The peak of western civilization is summarized in list form on this LP.

Tuesday, November 30, 2010

Friend and Lover - Reach Out of the Darkness



"It's so groovy now/People are starting to get together"

I had a friend in high school whose mother was a traveling Swedish folk musician. She would go out on tour through Minnesota and the Dakotas for a month or two several times a year. Each time, she’d enlist a friend to watch her son as a live-in minder. His house was usually a free zone for him and his friends and it got better when he was being watched. The place was a big stucco house full of harps and papier-mâché troll and goat masks.

One of his watchers was the friend and lover of the male singer from this group. This was the nineties. He was no longer in that group. He had followed the trends and was now a Mark Twain impersonator. Anyway, he was a nice, wily old hippie on the couch upstairs. I was a little star-struck. This guy was known as a real sixties person in our town, and he too was a massive figure in the thrift LP piles I was searching those days.

When we finally had an introduction in the kitchen one day, his response to my name was sort of typical of guys his age (guitar store people, record store people, teachers). “Your name’s Roche? You mean… ROACH!” After a brief conversation I left to rejoin my friends. The singer called for me, “Hey Roach?” I came back. With a weird grin, “Hey Roach, I’m gonna smoke you.”

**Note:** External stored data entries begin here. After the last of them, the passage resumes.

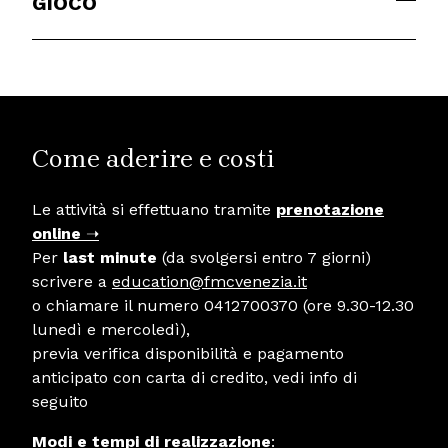
GIOCO
Come aderire e costi
Le attività si effettuano tramite
prenotazione
online
➝
Per
last minute
(da svolgersi entro 7 giorni)
scrivere a
education@fmcvenezia.it
o chiamare il numero 0412700370 (ore 9.30-12.30
lunedì e mercoledì),
previa verifica disponibilità e pagamento
anticipato con carta di credito, vedi info di
seguito
Modi e tempi di realizzazione
:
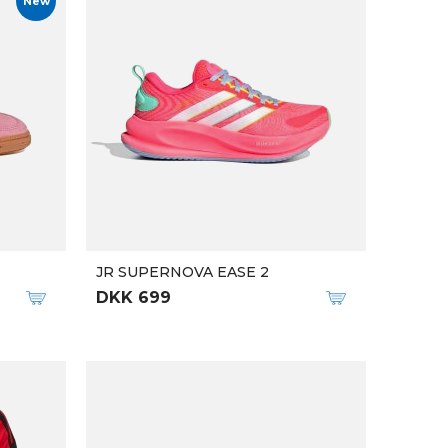
New
JR SUPERNOVA EASE 2
DKK 699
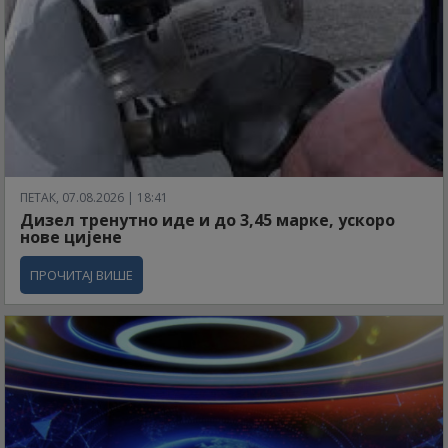
ПЕТАК, 07.08.2026 | 18:41
Дизел тренутно иде и до 3,45 марке, ускоро
нове цијене
ПРОЧИТАЈ ВИШЕ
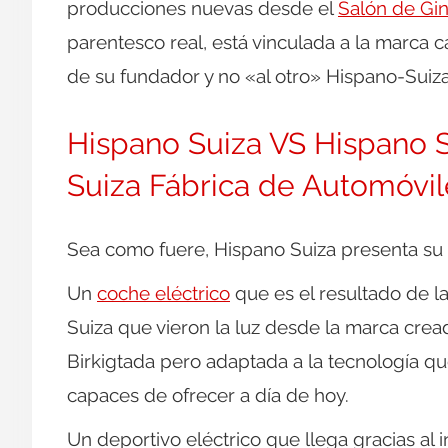
producciones nuevas desde el
Salón de Gi
parentesco real, está vinculada a la marca ca
de su fundador y no «al otro» Hispano-Suiza
Hispano Suiza VS Hispano 
Suiza Fábrica de Automóvil
Sea como fuere, Hispano Suiza presenta su 
Un
coche eléctrico
que es el resultado de l
Suiza que vieron la luz desde la marca cre
Birkigtada pero adaptada a la tecnología que
capaces de ofrecer a día de hoy.
Un deportivo eléctrico que llega gracias al 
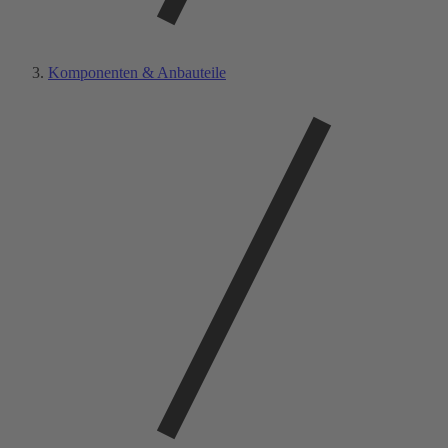
Komponenten & Anbauteile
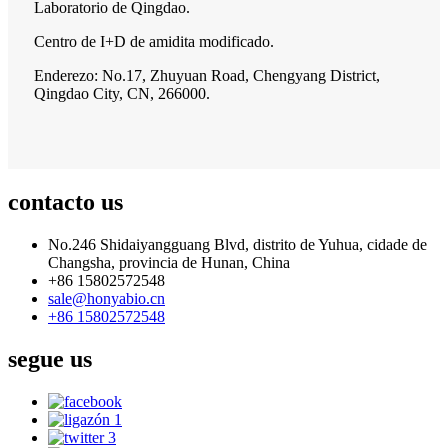
Laboratorio de Qingdao.
Centro de I+D de amidita modificado.
Enderezo: No.17, Zhuyuan Road, Chengyang District,
Qingdao City, CN, 266000.
contacto
us
No.246 Shidaiyangguang Blvd, distrito de Yuhua, cidade de
Changsha, provincia de Hunan, China
+86 15802572548
sale@honyabio.cn
+86 15802572548
segue
us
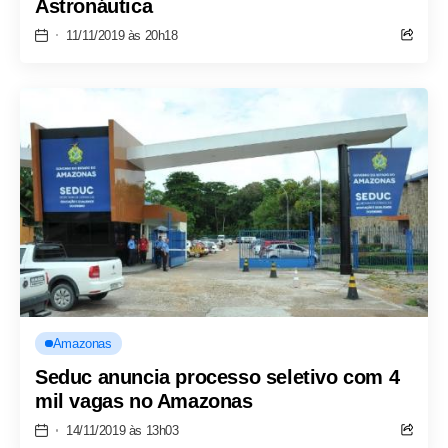
Astronáutica
11/11/2019 às 20h18
Amazonas
Seduc anuncia processo seletivo com 4
mil vagas no Amazonas
14/11/2019 às 13h03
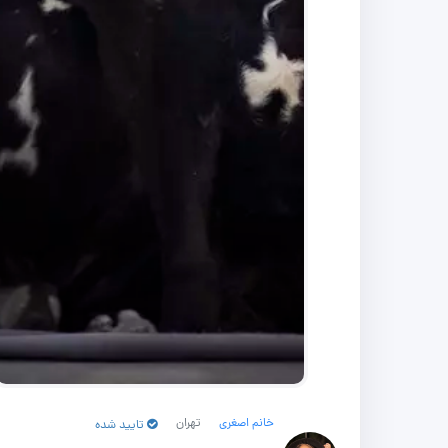
خانم اصغری
تهران
تایید شده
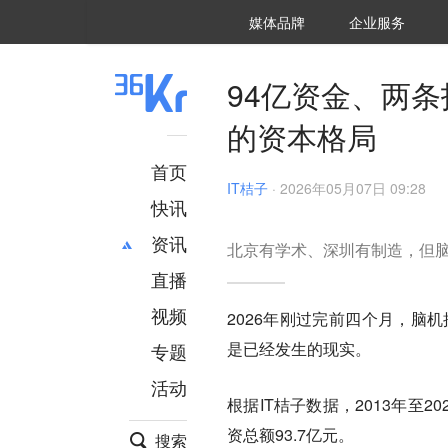
36氪Auto
数字时氪
企业号
未来消费
智能涌现
未来城市
启动Power on
媒体品牌
企业服务
企服点评
36氪出海
36氪研究院
潮生TIDE
36氪企服点评
36Kr研究院
36氪财经
职场bonus
36碳
后浪研究所
36Kr创新咨询
暗涌Waves
硬氪
氪睿研究院
94亿资金、两
的资本格局
首页
IT桔子
·
2026年05月07日 09:28
快讯
资讯
北京有学术、深圳有制造，但
直播
最新
推荐
创投
财经
视频
2026年刚过完前四个月，脑
汽车
AI
是已经发生的现实。
专题
科技
项目推荐
活动
专精特新
安徽
根据IT桔子数据，2013年至
资总额93.7亿元。
搜索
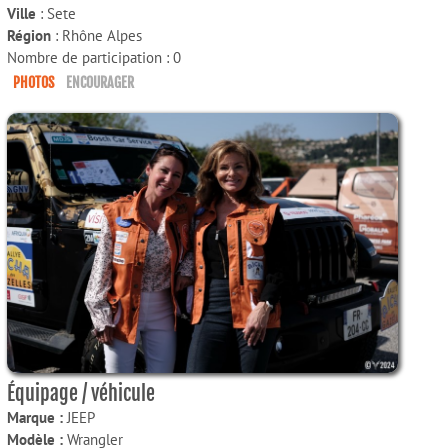
Ville
: Sete
Région
: Rhône Alpes
Nombre de participation : 0
PHOTOS
ENCOURAGER
Équipage / véhicule
Marque :
JEEP
Modèle :
Wrangler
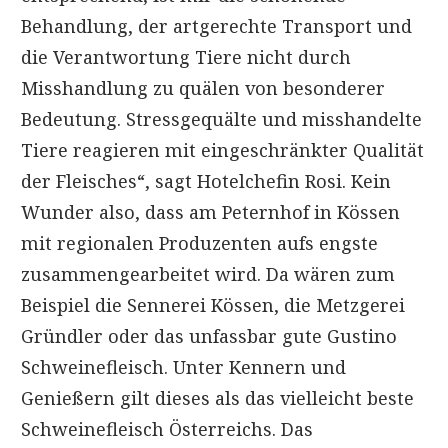
Behandlung, der artgerechte Transport und
die Verantwortung Tiere nicht durch
Misshandlung zu quälen von besonderer
Bedeutung. Stressgequälte und misshandelte
Tiere reagieren mit eingeschränkter Qualität
der Fleisches“, sagt Hotelchefin Rosi. Kein
Wunder also, dass am Peternhof in Kössen
mit regionalen Produzenten aufs engste
zusammengearbeitet wird. Da wären zum
Beispiel die Sennerei Kössen, die Metzgerei
Gründler oder das unfassbar gute Gustino
Schweinefleisch. Unter Kennern und
Genießern gilt dieses als das vielleicht beste
Schweinefleisch Österreichs. Das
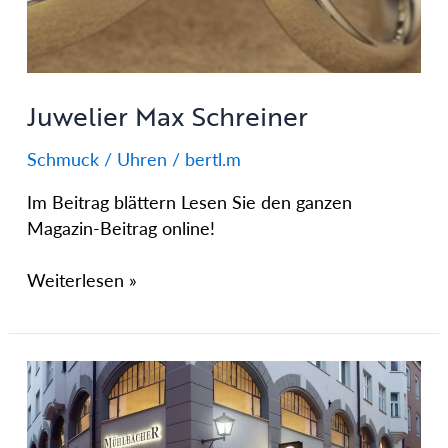
Juwelier Max Schreiner
Schmuck / Uhren
/
bertl.m
Im Beitrag blättern Lesen Sie den ganzen
Magazin-Beitrag online!
Weiterlesen »
Mühlbacher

“Reach out in the darkness/Freak out in the darkness”

Monday, November 29, 2010

The Hemlock Singers - We're On The Move Again


My house is full of LPs, most all of them my girlfriend's. She's the collector, not me. I try never to own more than 3 crates at a time. The exchange rate for in store credit feels like a scam in every record shop in the world. Still, I do it every time. Even if its 6:1, trade-in is a better thrill than cash. So most record purchases I make are in a "fun money" head space. In recent years I've met so many people who are heroic collectors. One really has to dig through every record in the shop and try every possible misspelling for Ebay searches. I'd rather be hit by the bus. My feeling is that records should simply happen to you.

When I lived in Iowa, I still thought I had it in me to maybe become a great record collector. The fundamental difference back then, the real source of possibility, was that I knew next to nothing about anything I found in the stacks in record stores and St. Vinnie's. I was always learning and my taste was largely shaped by accidental finds and loans from friends. In all those days searching I only really scored twice. Once at the Blind Society in Dubuque I found a copy of Maggotron on LP. Another time in Madison, I found Lora Logic's Pedigree Charm for 10 cents.

One record that regularly turned up in my early attempts at digging through the thrifted LPs is what I've posted here. The Hemlock Singers was a folk group from the town of Epworth in rural Dubuque County. The group was on the sunny, vocal chorus end of the folk revival thing. The stuff was pretty clean, but probably no more so than what was typical of that genre and era. Although they were seminarians at Divine Word College, the music wasn't religious. In fact barely any of the guys in the group went on to become RC priests. One of the non-priests eventually became my father, so this should explain why I've zeroed in on this one, basically obscure LP. If your father put out a self-released LP in the town you live in, a trip to the thrift store is bit like being the kid of some classic rock person in a normal record store. My dad's music was permanently in stock.

The design of the label on The Hemlock Singers 2nd LP is really basic. Dad is listed as the artist on the jacket, but I don't think he did the label. It sort of looks like a default design, but perhaps he picked out the colors, in which case, cool color feel Dad!